= ACTION ITEM =
Copy every line of the following data that includes the string "jefe".

[Collected data entries]
----------
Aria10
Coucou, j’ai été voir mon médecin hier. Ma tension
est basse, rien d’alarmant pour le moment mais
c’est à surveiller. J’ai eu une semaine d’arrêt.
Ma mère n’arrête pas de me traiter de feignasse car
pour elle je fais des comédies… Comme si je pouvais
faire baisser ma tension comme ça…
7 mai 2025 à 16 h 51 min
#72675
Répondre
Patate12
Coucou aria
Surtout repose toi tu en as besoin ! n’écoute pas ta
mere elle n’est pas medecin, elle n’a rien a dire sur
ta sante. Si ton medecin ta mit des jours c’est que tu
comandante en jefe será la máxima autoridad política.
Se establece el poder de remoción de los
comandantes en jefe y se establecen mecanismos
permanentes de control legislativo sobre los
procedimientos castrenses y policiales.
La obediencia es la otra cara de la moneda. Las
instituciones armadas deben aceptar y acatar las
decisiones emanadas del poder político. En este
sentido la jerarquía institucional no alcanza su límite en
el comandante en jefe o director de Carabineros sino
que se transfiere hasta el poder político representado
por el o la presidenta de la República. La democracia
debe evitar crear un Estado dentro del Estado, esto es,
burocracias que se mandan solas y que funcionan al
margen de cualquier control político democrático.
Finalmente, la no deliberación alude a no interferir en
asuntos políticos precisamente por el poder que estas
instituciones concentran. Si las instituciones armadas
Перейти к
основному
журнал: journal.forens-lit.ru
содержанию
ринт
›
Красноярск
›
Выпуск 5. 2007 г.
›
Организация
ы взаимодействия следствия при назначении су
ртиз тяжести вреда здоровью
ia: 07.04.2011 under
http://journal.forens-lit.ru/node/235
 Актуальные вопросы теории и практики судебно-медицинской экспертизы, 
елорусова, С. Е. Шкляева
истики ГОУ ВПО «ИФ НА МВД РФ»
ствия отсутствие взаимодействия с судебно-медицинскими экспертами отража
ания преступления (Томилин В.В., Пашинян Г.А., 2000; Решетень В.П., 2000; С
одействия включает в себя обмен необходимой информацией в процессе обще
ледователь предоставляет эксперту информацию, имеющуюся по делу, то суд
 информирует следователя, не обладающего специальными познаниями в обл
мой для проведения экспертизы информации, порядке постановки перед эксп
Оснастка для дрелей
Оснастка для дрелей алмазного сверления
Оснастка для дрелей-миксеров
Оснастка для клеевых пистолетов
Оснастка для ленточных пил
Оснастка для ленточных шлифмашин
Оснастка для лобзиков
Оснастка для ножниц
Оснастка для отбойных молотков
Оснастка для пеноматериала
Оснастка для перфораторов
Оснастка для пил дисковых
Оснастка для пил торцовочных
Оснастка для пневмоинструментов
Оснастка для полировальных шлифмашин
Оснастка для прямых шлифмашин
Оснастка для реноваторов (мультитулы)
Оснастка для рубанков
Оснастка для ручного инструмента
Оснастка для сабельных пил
----------
= EXERCISE RESULT =
comandante en jefe será la máxima autoridad política.
comandantes en jefe y se establecen mecanismos
el comandante en jefe o director de Carabineros sino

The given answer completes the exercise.